DEVANT : MONSIEUR LE JUGE ROULEAU
ENTRE :
RIGOBERTO VANENCIA SORIANO
demandeur
et
LE MINISTRE DE LA CITOYENNETÉ ET DE L'IMMIGRATION
défendeur
ORDONNANCE
La demande de contrôle judiciaire est accueillie.
P. Rouleau
Juge
Traduction certifiée conforme
Suzanne M. Gauthier, LL.L., trad. a.
Date : 20001130
Dossier : IMM-256-00
ENTRE :
RIGOBERTO VANENCIA SORIANO
demandeur
et
LE MINISTRE DE LA CITOYENNETÉ ET DE L'IMMIGRATION
défendeur
MOTIFS DE L'ORDONNANCE
LE JUGE ROULEAU
[1] Il s'agit d'une demande de contrôle judiciaire de la décision par laquelle le ministre a conclu, conformément au paragraphe 70(5) de la Loi sur l'immigration, L.R.C. (1985), ch. I-2 (la Loi) que le demandeur constitue un danger pour le public au Canada.
[2] Le demandeur est né au Salvador en 1962. Il a quitté son pays pour se rendre aux États-Unis et il est entré au Canada en 1988.
[3] Au mois de septembre 1992, la section du statut de la Commission de l'immigration et du statut de réfugié a conclu que le demandeur n'était pas un réfugié au sens de la Convention. Néanmoins, grâce au parrainage de sa conjointe, le demandeur est devenu un immigrant ayant obtenu le droit d'établissement au Canada le 18 novembre 1997.
[4] De 1989 à 1999, le demandeur a été reconnu coupable de nombreuses infractions criminelles, à savoir : introduction par effraction dans un dessein criminel en violation de l'alinéa 348(1)a) du Code criminel, méfait en violation du paragraphe 430(4) du Code criminel, omission de se conformer à une ordonnance de probation et voies de fait en violation de l'article 266 du Code criminel.
[5] On a demandé au ministre de délivrer un avis. Le 21 décembre 1999, le représentant du ministre a décidé qu'à son avis, le demandeur constituait un danger pour le public au Canada.
[6] Il s'agit de savoir si le ministre a omis de tenir compte de toutes les considérations pertinentes, s'il a tenu compte de considérations non pertinentes ou s'il a omis de tenir compte de tous les éléments de preuve, et s'il a omis d'observer un principe d'équité procédurale.
[7] Le demandeur soutient qu'à l'exception des déclarations de culpabilité, le ministre ne disposait d'aucun élément de preuve montrant qu'il constituait un danger, que ce soit à l'heure actuelle ou dans l'avenir. De fait, le seul rapport dans lequel cette question était abordée, soit le rapport du docteur Zoffman, renfermait une conclusion selon laquelle si le demandeur demeurait sobre, le risque de récidive était minime. Le demandeur soutient que le rapport du docteur Zoffman renferme une analyse exacte du risque qu'il présente pour la société.

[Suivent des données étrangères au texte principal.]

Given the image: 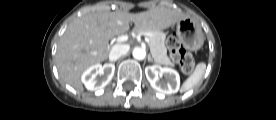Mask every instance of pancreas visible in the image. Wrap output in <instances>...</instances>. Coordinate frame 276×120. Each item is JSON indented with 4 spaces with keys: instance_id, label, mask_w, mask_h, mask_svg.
Returning <instances> with one entry per match:
<instances>
[{
    "instance_id": "obj_1",
    "label": "pancreas",
    "mask_w": 276,
    "mask_h": 120,
    "mask_svg": "<svg viewBox=\"0 0 276 120\" xmlns=\"http://www.w3.org/2000/svg\"><path fill=\"white\" fill-rule=\"evenodd\" d=\"M143 32H150L152 35H149V47L152 56L154 57L156 63L174 66V64L170 61L169 57L167 56V48L165 46V36L160 31H143Z\"/></svg>"
}]
</instances>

[8] Le demandeur soutient que les principales victimes des crimes qu'il a commis veulent maintenant communiquer avec lui et qu'il entretient des relations cordiales, sobres et paisibles avec elles. Il affirme qu'il est peu probable qu'il constitue un danger pour le public étant donné a) qu'il a plaidé coupable aux accusations qui avaient été portées au criminel contre lui et qu'il a assumé la responsabilité de ses actions; b) qu'il a profité du temps qu'il a passé en prison pour remédier à son problème d'abus de l'alcool en assistant à des réunions des Alcooliques Anonymes et en participant au programme « Beyond Blame » ; c) qu'il a pris des dispositions en vue de s'inscrire dans un programme rigoureux de réadaptation lors de sa mise en liberté et que, grâce à ce programme, il a fait des progrès; d) que les progrès qu'il a faits se manifestent par les contacts paisibles continus qu'il a maintenant avec la victime des crimes qu'il a commis par le passé et avec leur fille; e) qu'un arbitre l'a mis en liberté à certaines conditions étant donné qu'à son avis, il était peu probable qu'il constitue un danger pour le public.

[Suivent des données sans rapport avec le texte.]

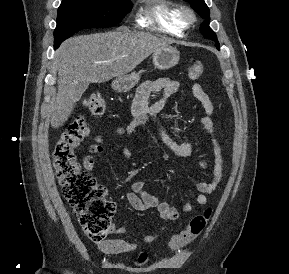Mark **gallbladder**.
<instances>
[{
  "label": "gallbladder",
  "mask_w": 289,
  "mask_h": 274,
  "mask_svg": "<svg viewBox=\"0 0 289 274\" xmlns=\"http://www.w3.org/2000/svg\"><path fill=\"white\" fill-rule=\"evenodd\" d=\"M87 83H80L77 85L76 89H75V94H74V98L75 99H80L82 93L88 88Z\"/></svg>",
  "instance_id": "bac80fb5"
}]
</instances>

[9] Le demandeur soutient que le ministre a commis une erreur en concluant qu'il constituait un danger pour le public alors que, à l'exception de son casier judiciaire, tous les facteurs montraient que le risque de récidive était minime. Il affirme également que le ministre a interprété le mot « public » d'une façon erronée. C'étaient son ex-conjointe et son ancienne conjointe de fait qui avaient été victimes de tous les crimes qu'il avait commis.
[10] Le demandeur affirme également que le ministre n'a pas observé les principes d'équité procédurale en ce sens qu'il ne lui a pas remis et qu'il n'a pas remis à son avocat la [TRADUCTION] « Demande visant à l'obtention d'un avis ministériel » et le [TRADUCTION] « Rapport ministériel de danger pour le public » , alors que ces documents avaient été envoyés au décideur avant que la décision soit prise.

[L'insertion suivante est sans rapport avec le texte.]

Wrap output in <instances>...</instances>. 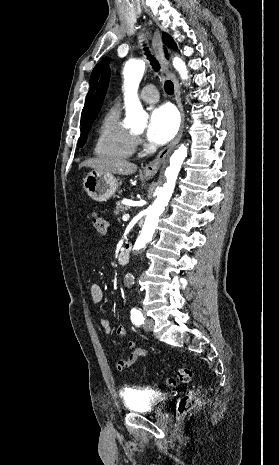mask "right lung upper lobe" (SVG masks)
<instances>
[{
	"mask_svg": "<svg viewBox=\"0 0 279 465\" xmlns=\"http://www.w3.org/2000/svg\"><path fill=\"white\" fill-rule=\"evenodd\" d=\"M109 77H110L109 68H106L98 84L97 91H96L94 100L92 102V106L90 108L86 121L81 129V132L91 127L92 123L97 117V114L99 113L101 109V106H102V103H103V100L106 94V90H107L108 83H109Z\"/></svg>",
	"mask_w": 279,
	"mask_h": 465,
	"instance_id": "right-lung-upper-lobe-1",
	"label": "right lung upper lobe"
}]
</instances>
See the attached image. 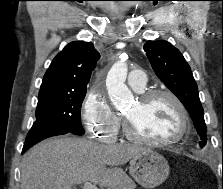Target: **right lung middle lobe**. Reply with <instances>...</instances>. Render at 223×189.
Segmentation results:
<instances>
[{"label":"right lung middle lobe","instance_id":"obj_1","mask_svg":"<svg viewBox=\"0 0 223 189\" xmlns=\"http://www.w3.org/2000/svg\"><path fill=\"white\" fill-rule=\"evenodd\" d=\"M86 91L39 93L32 127H60L75 135H83L80 110Z\"/></svg>","mask_w":223,"mask_h":189}]
</instances>
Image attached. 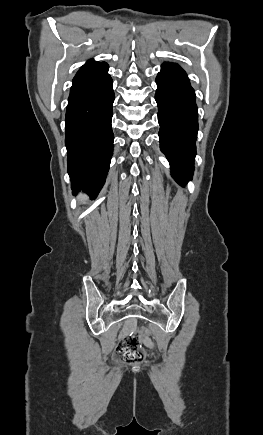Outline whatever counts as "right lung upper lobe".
<instances>
[{"mask_svg":"<svg viewBox=\"0 0 263 435\" xmlns=\"http://www.w3.org/2000/svg\"><path fill=\"white\" fill-rule=\"evenodd\" d=\"M98 62L94 61V60H90L88 62H86L82 67L88 66V65H92V64H97Z\"/></svg>","mask_w":263,"mask_h":435,"instance_id":"1","label":"right lung upper lobe"}]
</instances>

[11] Le demandeur fait remarquer que, dans le rapport de danger ou dans la demande d'avis ministériel, il n'est pas fait mention de la névrose post-traumatique dont il est atteint ou du rapport du médecin. La seule mention des arguments que le demandeur a invoqués en ce qui concerne les raisons d'ordre humanitaire se trouve dans la phase suivante de la demande d'avis ministériel : [TRADUCTION] « L'avocat déclare que l'intéressé craint fort de retourner au Salvador. » Le demandeur maintient qu'un résumé aussi inadéquat de ses préoccupations renforce l'argument selon lequel il aurait fallu lui fournir les deux documents sommaires avant que la décision soit prise. Le fait que les facteurs d'ordre humanitaire n'ont pas été examinés dans les deux documents sommaires montre que le représentant du ministre n'y a pas accordé une attention suffisante.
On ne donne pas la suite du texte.